Records supplied |
::::::
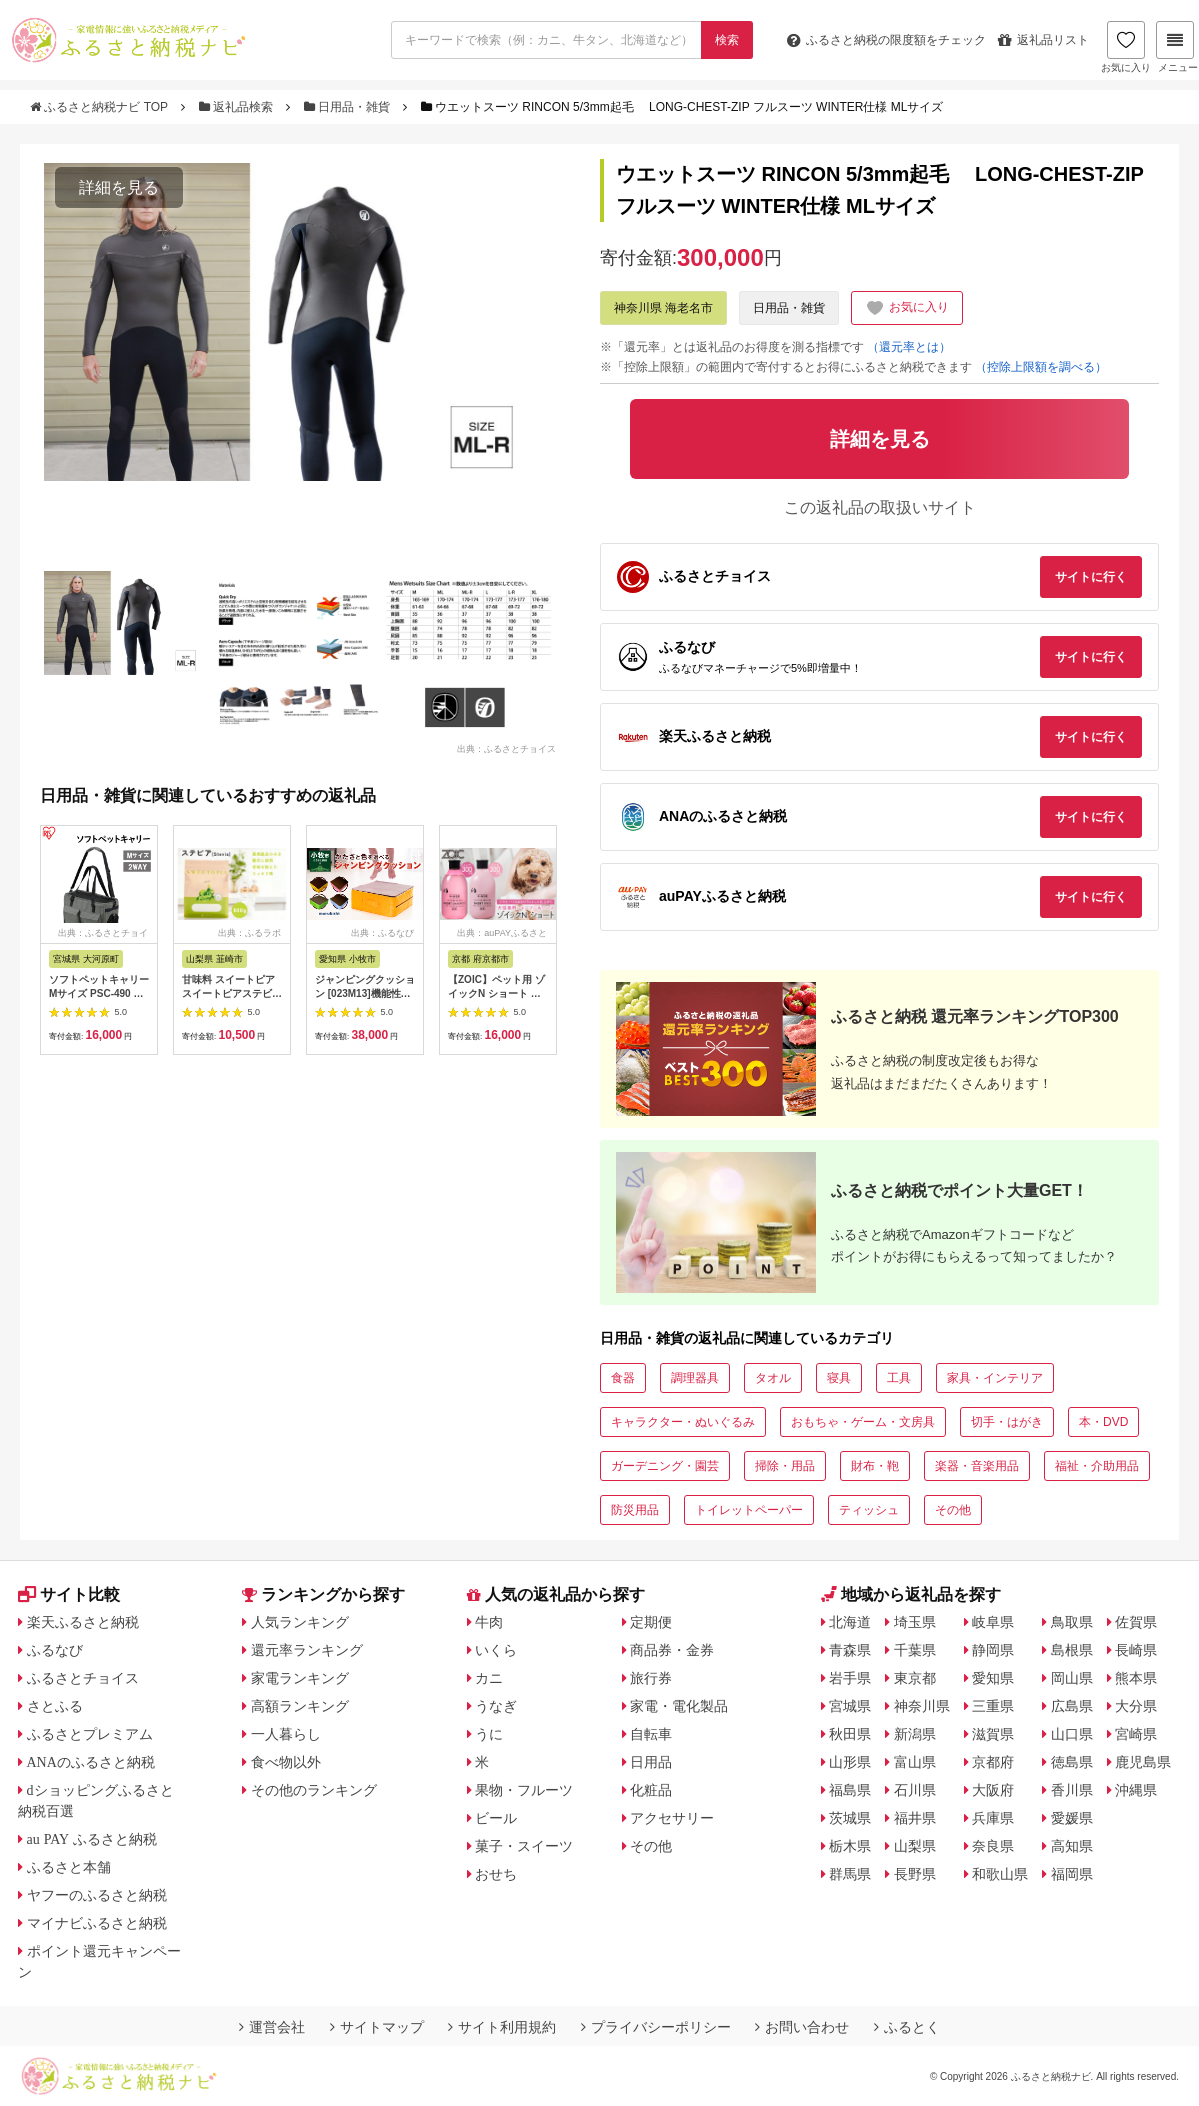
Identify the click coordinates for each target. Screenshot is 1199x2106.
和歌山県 (1000, 1874)
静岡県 (993, 1650)
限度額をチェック (886, 40)
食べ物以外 (286, 1762)
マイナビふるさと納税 (97, 1923)
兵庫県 (993, 1818)
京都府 (993, 1762)
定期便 (651, 1622)
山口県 (1072, 1734)
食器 (623, 1378)
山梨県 (915, 1846)
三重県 (993, 1706)
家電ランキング (300, 1678)
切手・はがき (1007, 1422)
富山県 (915, 1762)
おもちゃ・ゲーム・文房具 (863, 1422)
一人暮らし (286, 1734)
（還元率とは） (909, 347)
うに (489, 1734)
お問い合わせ (802, 2027)
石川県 (915, 1790)
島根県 (1072, 1650)
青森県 (850, 1650)
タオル (773, 1378)
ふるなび (55, 1650)
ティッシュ (869, 1510)
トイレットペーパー (749, 1510)
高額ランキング (300, 1706)
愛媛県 (1072, 1818)
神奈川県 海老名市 (663, 308)
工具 (899, 1378)
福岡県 (1072, 1874)
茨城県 (850, 1818)
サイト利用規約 (502, 2027)
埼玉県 (915, 1622)
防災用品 (635, 1510)
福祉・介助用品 (1097, 1466)
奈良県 (993, 1846)
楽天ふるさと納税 (83, 1622)
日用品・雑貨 (349, 107)
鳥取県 (1072, 1622)
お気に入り (1126, 47)
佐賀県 (1136, 1622)
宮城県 (850, 1706)
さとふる (55, 1706)
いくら (496, 1650)
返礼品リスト (1043, 40)
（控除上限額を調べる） (1041, 367)
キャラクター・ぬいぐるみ (683, 1422)
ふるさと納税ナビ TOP (100, 107)
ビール (496, 1818)
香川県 (1072, 1790)
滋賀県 (993, 1734)
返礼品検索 (238, 107)
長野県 (915, 1874)
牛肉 (489, 1622)
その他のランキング (314, 1790)
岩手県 (850, 1678)
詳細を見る (119, 187)
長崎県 (1136, 1650)
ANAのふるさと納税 (91, 1762)
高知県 (1072, 1846)
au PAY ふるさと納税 (92, 1839)
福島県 (850, 1790)
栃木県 (850, 1846)
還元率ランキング (307, 1650)
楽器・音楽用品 (977, 1466)
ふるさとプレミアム (90, 1734)
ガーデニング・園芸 (665, 1466)
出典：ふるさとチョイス (506, 748)
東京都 (915, 1678)
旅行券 (651, 1678)
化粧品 (651, 1790)
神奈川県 (922, 1706)
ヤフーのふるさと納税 (97, 1895)
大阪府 (993, 1790)
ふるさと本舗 (69, 1867)
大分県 (1136, 1706)
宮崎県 (1136, 1734)
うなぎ (496, 1706)
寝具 (839, 1378)
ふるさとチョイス (83, 1678)
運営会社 (272, 2027)
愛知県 (993, 1678)
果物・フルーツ (524, 1790)
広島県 (1072, 1706)
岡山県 (1072, 1678)
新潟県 (915, 1734)
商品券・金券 (672, 1650)
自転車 (651, 1734)
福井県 (915, 1818)
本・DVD (1103, 1422)
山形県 (850, 1762)
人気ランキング (300, 1622)
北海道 (850, 1622)
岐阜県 (993, 1622)
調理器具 (695, 1378)
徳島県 (1072, 1762)
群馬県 (850, 1874)
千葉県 (915, 1650)
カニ (489, 1678)
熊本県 (1136, 1678)
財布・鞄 (875, 1466)
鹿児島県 (1143, 1762)
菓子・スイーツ (524, 1846)
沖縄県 (1136, 1790)
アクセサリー (672, 1818)
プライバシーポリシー (656, 2027)
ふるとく (907, 2027)
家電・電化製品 (679, 1706)
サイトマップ (377, 2027)
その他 (953, 1510)
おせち (496, 1874)
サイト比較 (69, 1594)
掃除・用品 (785, 1466)
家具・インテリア (995, 1378)
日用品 (651, 1762)
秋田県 (850, 1734)
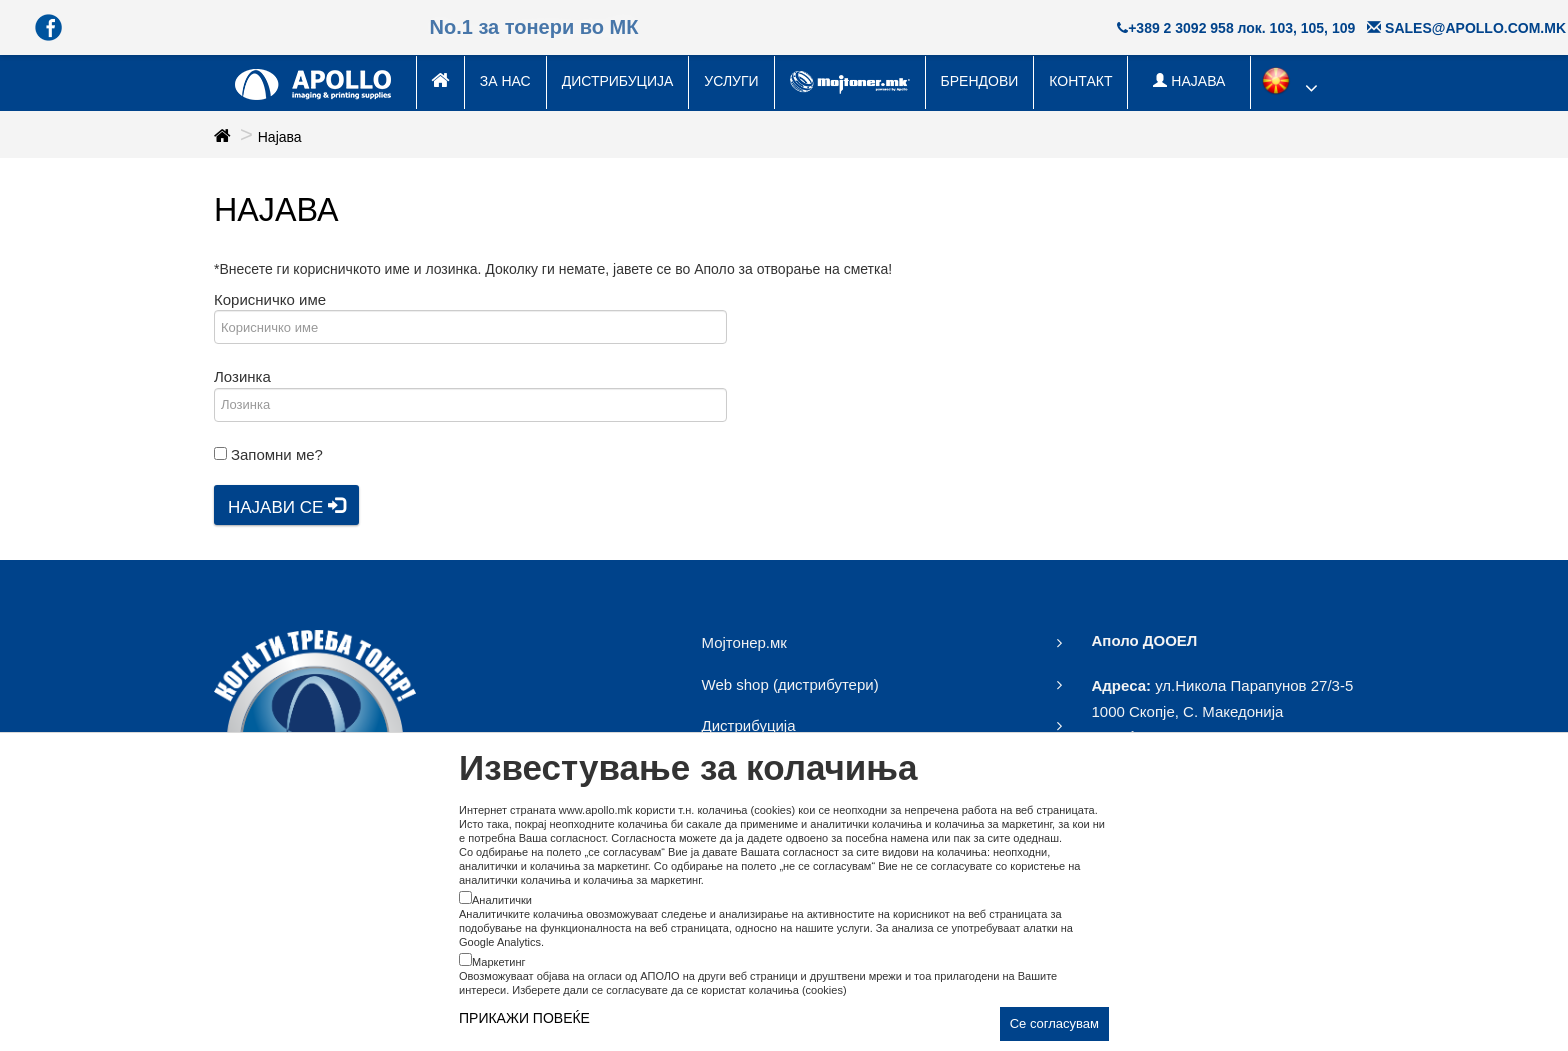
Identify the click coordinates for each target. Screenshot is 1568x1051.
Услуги (731, 81)
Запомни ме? (277, 454)
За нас (505, 81)
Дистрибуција (618, 81)
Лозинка (242, 376)
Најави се (286, 507)
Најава (280, 137)
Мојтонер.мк (744, 642)
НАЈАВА (1189, 81)
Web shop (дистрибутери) (790, 684)
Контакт (1080, 81)
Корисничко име (270, 299)
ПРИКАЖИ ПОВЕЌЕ (524, 1018)
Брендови (980, 81)
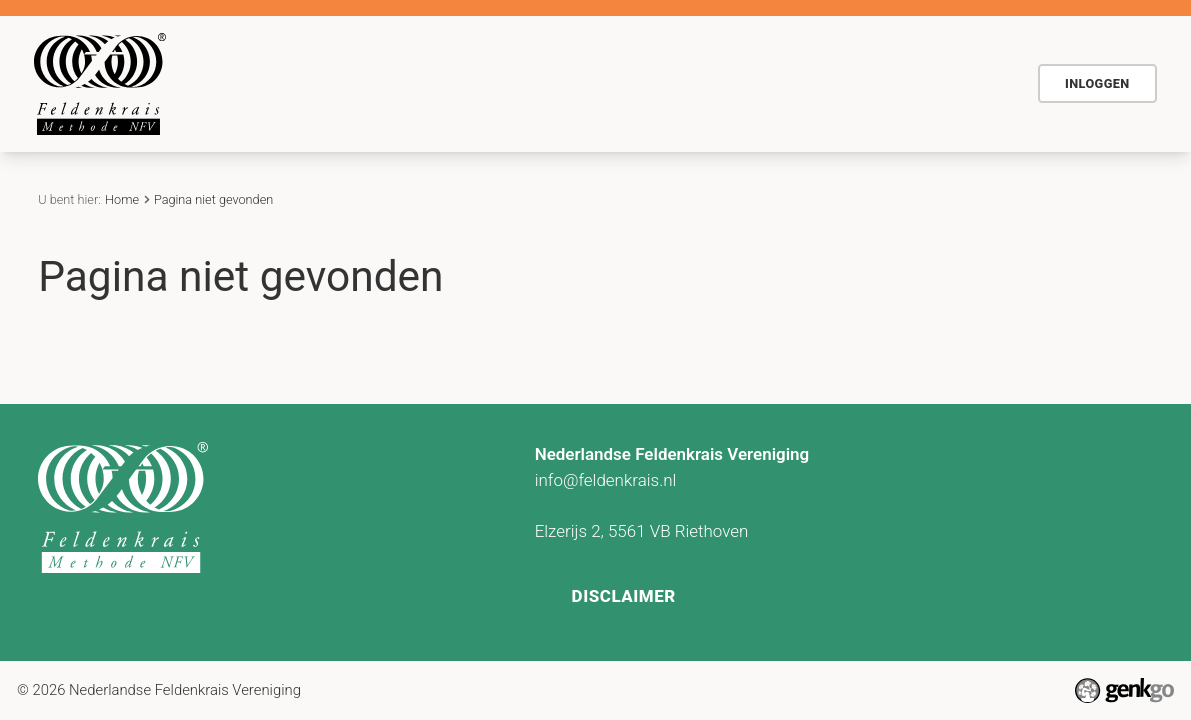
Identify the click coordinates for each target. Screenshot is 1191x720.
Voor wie (586, 83)
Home (386, 84)
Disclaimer (624, 596)
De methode (474, 83)
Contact (868, 83)
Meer (961, 83)
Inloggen (1097, 83)
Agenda (683, 83)
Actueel (775, 83)
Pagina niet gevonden (213, 199)
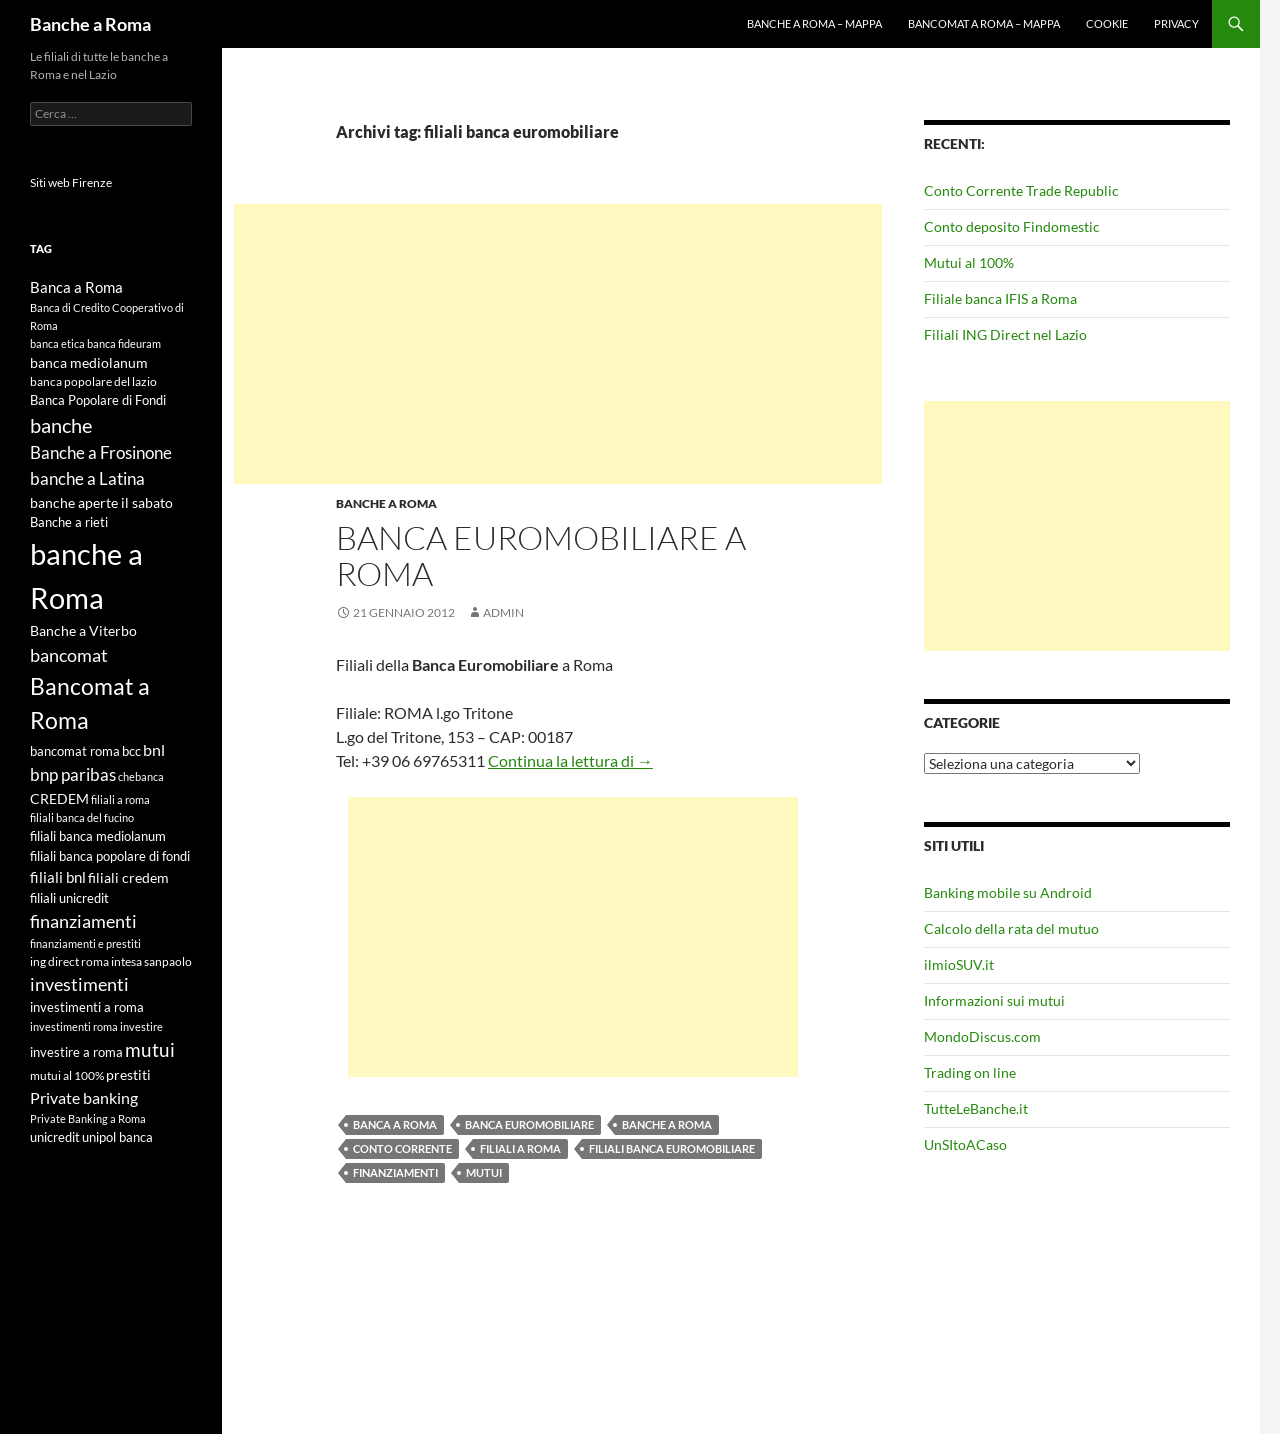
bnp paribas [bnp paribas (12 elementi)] (73, 774)
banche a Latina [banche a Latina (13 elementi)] (87, 478)
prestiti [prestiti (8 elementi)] (128, 1074)
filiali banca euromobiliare (672, 1148)
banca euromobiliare (529, 1124)
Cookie (1107, 23)
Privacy (1176, 23)
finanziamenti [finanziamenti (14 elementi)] (83, 921)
::::::
Instructions for the task | Starting with the line that holds "その他のランキング (314, 1790)" and ending with the line that holds "ガーデニング・園芸 (665, 1466)", retype every line in the data above exactly, and nothing else.

Exercise result |
その他のランキング (314, 1790)
岩手県 (850, 1678)
詳細を見る (119, 187)
長崎県 (1136, 1650)
ANAのふるさと納税 (91, 1762)
高知県 (1072, 1846)
au PAY ふるさと納税 (92, 1839)
福島県 (850, 1790)
栃木県 (850, 1846)
還元率ランキング (307, 1650)
楽器・音楽用品 (977, 1466)
ふるさとプレミアム (90, 1734)
ガーデニング・園芸 (665, 1466)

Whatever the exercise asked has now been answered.